*Task item*
The answer should reproduce the listing below character for character.

*Study material*

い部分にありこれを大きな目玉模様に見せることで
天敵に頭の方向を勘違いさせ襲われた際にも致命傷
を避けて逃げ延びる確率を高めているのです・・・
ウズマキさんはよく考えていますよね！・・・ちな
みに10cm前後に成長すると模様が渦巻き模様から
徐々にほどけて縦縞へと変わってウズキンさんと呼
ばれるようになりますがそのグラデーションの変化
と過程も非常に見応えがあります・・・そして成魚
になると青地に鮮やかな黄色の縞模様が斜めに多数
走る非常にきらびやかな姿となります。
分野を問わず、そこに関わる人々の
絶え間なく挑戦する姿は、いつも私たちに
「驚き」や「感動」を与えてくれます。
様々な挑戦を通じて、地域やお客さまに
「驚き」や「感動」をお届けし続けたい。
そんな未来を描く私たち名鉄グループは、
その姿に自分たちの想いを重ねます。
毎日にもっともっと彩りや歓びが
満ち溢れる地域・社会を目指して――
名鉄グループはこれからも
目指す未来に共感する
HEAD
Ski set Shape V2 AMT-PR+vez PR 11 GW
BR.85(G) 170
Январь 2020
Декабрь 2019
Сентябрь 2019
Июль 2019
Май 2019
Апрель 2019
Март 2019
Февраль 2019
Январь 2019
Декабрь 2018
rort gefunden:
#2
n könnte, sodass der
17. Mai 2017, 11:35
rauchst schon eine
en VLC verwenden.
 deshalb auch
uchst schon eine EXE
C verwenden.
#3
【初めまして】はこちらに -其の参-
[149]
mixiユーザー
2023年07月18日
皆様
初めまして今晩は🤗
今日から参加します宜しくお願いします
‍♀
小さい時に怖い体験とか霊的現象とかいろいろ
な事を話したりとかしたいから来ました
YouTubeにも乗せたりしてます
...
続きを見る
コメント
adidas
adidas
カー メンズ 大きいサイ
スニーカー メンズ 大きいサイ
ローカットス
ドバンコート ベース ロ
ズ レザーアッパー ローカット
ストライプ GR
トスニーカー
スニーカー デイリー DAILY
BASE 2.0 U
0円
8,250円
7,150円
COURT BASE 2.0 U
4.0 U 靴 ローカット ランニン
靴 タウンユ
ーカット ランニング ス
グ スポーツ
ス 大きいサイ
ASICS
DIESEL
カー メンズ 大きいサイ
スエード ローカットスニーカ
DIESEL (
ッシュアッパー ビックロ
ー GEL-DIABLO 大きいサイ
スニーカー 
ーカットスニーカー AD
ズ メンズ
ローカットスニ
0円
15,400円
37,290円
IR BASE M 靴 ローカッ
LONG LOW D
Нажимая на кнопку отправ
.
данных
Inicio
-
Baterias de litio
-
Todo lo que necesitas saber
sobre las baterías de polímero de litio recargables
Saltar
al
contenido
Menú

*Written reply*
い部分にありこれを大きな目玉模様に見せることで
天敵に頭の方向を勘違いさせ襲われた際にも致命傷
を避けて逃げ延びる確率を高めているのです・・・
ウズマキさんはよく考えていますよね！・・・ちな
みに10cm前後に成長すると模様が渦巻き模様から
徐々にほどけて縦縞へと変わってウズキンさんと呼
ばれるようになりますがそのグラデーションの変化
と過程も非常に見応えがあります・・・そして成魚
になると青地に鮮やかな黄色の縞模様が斜めに多数
走る非常にきらびやかな姿となります。
分野を問わず、そこに関わる人々の
絶え間なく挑戦する姿は、いつも私たちに
「驚き」や「感動」を与えてくれます。
様々な挑戦を通じて、地域やお客さまに
「驚き」や「感動」をお届けし続けたい。
そんな未来を描く私たち名鉄グループは、
その姿に自分たちの想いを重ねます。
毎日にもっともっと彩りや歓びが
満ち溢れる地域・社会を目指して――
名鉄グループはこれからも
目指す未来に共感する
HEAD
Ski set Shape V2 AMT-PR+vez PR 11 GW
BR.85(G) 170
Январь 2020
Декабрь 2019
Сентябрь 2019
Июль 2019
Май 2019
Апрель 2019
Март 2019
Февраль 2019
Январь 2019
Декабрь 2018
rort gefunden:
#2
n könnte, sodass der
17. Mai 2017, 11:35
rauchst schon eine
en VLC verwenden.
 deshalb auch
uchst schon eine EXE
C verwenden.
#3
【初めまして】はこちらに -其の参-
[149]
mixiユーザー
2023年07月18日
皆様
初めまして今晩は🤗
今日から参加します宜しくお願いします
‍♀
小さい時に怖い体験とか霊的現象とかいろいろ
な事を話したりとかしたいから来ました
YouTubeにも乗せたりしてます
...
続きを見る
コメント
adidas
adidas
カー メンズ 大きいサイ
スニーカー メンズ 大きいサイ
ローカットス
ドバンコート ベース ロ
ズ レザーアッパー ローカット
ストライプ GR
トスニーカー
スニーカー デイリー DAILY
BASE 2.0 U
0円
8,250円
7,150円
COURT BASE 2.0 U
4.0 U 靴 ローカット ランニン
靴 タウンユ
ーカット ランニング ス
グ スポーツ
ス 大きいサイ
ASICS
DIESEL
カー メンズ 大きいサイ
スエード ローカットスニーカ
DIESEL (
ッシュアッパー ビックロ
ー GEL-DIABLO 大きいサイ
スニーカー 
ーカットスニーカー AD
ズ メンズ
ローカットスニ
0円
15,400円
37,290円
IR BASE M 靴 ローカッ
LONG LOW D
Нажимая на кнопку отправ
.
данных
Inicio
-
Baterias de litio
-
Todo lo que necesitas saber
sobre las baterías de polímero de litio recargables
Saltar
al
contenido
Menú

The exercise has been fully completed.